Thursday, March 16, 2006

Radio Caroline

[Psychobilly leads to 1980 leads to ...]

RADIO CAROLINE is a European radio station that originally commenced transmissions as an offshore radio station broadcasting from a ship anchored off the coast of South East England in international waters. Unlicensed by any government for the majority of its life, it was labelled as a pirate radio station.

A number of unlicensed radio stations have been located on ships anchored off Britain's coasts. Radio Caroline was the first such station to broadcast all-day using the English language. This, together with the station's tenacity in surviving for some forty years, has established Radio Caroline as a household name for offshore radio....

In 1974 the Dutch government passed laws to prohibit pirate radio. However Caroline continued broadcasting, this time moving its headquarters and the servicing operation to Spain. But in practice the Mi Amigo was tendered clandestinely from ports in Britain, France, Belgium and the Netherlands. Tenders and small boat owners were warned and in some cases prosecuted for ferrying staff and provisions out to the ship. Belgium had outlawed offshore radio in 1962 and its authorities took action to prosecute the advertisers. This cut the station's revenues. In addition, Belgian courts sentenced the owner and a number of DJs to fines and jail terms in absentia — although the prison terms were later cancelled.

The two stations experimented with several different broadcast frequencies. Alongside 259 (actually 253) metres, Caroline/Mi Amigo also tried out 192 (1562 kHz), then 212 (1412 kHz), before settling on 319 metres (actually 312 metres, 962 kHz — the "9" was again chosen because it rhymed with Caroline). In the later 1970s, a daytime service for Caroline was established, while Mi Amigo continued on its own frequency.

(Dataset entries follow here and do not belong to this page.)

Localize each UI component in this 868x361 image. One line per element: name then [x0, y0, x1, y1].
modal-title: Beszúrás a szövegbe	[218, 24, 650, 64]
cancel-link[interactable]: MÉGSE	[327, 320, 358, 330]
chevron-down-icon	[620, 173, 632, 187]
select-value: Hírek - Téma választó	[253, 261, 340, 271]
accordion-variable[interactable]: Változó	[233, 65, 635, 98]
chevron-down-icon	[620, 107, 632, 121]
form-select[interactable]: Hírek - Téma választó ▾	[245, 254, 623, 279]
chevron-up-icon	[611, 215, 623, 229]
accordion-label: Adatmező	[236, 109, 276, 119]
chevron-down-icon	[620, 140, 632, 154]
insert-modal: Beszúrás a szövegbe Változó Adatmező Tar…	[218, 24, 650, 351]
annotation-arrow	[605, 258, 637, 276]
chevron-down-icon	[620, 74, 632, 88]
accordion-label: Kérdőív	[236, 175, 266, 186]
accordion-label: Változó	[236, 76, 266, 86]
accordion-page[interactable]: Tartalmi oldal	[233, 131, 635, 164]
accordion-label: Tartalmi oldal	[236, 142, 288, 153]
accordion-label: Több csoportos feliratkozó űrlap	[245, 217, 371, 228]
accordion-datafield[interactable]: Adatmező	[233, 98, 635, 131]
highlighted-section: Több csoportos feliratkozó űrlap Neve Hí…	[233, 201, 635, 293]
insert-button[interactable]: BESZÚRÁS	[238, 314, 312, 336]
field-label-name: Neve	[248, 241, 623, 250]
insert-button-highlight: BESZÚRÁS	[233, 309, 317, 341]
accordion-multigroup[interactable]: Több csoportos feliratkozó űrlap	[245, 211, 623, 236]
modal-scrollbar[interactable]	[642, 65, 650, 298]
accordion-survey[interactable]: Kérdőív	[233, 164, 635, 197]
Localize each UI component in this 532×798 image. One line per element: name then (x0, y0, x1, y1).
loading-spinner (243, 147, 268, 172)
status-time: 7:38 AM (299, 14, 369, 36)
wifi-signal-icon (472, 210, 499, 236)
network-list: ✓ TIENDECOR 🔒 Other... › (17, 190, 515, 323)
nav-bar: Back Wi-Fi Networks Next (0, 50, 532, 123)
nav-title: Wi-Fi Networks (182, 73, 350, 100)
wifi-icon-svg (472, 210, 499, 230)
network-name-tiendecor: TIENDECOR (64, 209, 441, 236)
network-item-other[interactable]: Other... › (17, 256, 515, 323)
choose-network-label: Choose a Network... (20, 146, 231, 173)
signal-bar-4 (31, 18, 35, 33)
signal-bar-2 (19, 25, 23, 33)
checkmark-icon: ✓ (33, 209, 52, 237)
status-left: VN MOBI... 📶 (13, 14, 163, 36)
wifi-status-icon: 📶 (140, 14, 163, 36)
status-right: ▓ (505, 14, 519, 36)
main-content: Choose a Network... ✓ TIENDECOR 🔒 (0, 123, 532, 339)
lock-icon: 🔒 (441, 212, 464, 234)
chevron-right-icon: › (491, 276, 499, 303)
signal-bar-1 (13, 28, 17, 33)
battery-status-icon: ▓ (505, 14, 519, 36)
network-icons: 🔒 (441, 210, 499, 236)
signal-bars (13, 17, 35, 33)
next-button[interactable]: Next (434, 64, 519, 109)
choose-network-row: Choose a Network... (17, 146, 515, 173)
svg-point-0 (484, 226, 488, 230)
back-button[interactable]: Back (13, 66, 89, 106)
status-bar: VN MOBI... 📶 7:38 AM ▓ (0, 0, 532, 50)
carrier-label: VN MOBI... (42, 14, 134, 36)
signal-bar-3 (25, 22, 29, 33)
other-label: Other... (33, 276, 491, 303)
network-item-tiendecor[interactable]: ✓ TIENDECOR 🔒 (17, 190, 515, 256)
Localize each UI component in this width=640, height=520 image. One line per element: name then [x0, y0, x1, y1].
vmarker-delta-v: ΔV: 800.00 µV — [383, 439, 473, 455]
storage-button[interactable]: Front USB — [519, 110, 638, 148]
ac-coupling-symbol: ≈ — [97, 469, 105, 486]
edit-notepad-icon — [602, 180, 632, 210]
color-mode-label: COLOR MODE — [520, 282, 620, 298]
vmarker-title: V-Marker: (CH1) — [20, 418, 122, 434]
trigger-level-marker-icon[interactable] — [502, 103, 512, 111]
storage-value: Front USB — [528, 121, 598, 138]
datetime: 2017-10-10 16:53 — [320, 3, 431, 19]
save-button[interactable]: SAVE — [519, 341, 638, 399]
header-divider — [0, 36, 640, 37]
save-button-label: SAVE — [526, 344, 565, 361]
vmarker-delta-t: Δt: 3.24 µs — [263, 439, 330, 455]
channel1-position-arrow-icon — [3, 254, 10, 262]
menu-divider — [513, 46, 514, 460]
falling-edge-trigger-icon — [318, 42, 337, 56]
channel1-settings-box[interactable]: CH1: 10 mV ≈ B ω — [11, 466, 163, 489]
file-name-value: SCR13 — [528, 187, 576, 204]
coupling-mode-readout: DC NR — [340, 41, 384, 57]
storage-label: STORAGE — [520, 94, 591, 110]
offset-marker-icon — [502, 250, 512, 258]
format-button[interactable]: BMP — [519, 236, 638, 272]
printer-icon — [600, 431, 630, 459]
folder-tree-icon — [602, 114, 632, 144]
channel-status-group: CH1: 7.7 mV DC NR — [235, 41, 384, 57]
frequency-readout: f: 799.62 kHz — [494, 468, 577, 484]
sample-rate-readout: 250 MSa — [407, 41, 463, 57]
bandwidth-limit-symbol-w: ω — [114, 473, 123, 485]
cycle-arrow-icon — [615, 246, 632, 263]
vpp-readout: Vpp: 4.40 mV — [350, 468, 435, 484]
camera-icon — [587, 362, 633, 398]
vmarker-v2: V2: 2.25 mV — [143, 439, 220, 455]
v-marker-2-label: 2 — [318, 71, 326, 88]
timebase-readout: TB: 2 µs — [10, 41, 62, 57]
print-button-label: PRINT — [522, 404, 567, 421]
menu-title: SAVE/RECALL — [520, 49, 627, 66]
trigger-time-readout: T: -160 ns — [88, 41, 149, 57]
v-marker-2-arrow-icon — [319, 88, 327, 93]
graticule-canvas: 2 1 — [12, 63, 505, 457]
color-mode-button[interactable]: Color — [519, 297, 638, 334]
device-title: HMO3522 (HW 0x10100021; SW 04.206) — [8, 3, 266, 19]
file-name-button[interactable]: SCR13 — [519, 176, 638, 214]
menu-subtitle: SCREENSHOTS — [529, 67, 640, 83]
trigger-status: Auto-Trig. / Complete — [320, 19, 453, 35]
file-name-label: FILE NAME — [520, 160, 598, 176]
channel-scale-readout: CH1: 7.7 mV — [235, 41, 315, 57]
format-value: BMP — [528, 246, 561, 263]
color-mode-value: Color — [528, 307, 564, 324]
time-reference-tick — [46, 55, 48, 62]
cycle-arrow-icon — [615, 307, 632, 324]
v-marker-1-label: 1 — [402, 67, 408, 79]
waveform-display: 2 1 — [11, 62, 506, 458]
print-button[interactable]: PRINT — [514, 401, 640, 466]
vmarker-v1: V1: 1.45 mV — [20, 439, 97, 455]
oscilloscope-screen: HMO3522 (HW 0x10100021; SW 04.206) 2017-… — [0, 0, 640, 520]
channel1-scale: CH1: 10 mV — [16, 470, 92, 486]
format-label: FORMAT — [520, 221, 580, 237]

By the end of the 1970s conditions on the MV Mi Amigo had deteriorated. The ship was now 60 years old and had been used to house offshore radio stations for 20 years, since its original use as Sweden's Radio Nord in 1960. The ship drifted and went aground on sandbanks in the North Sea a couple of times in the late 1970s. Finally, in March 1980, the MV Mi Amigo floundered in a storm and began taking in water. The crew were rescued by lifeboat, but the Mi Amigo sank. Amazingly, as if in an act of defiance and following the tradition of Radio Caroline, the Mi Amigo's 200 foot mast remained erect, pointing skywards out of the sea for a further six years.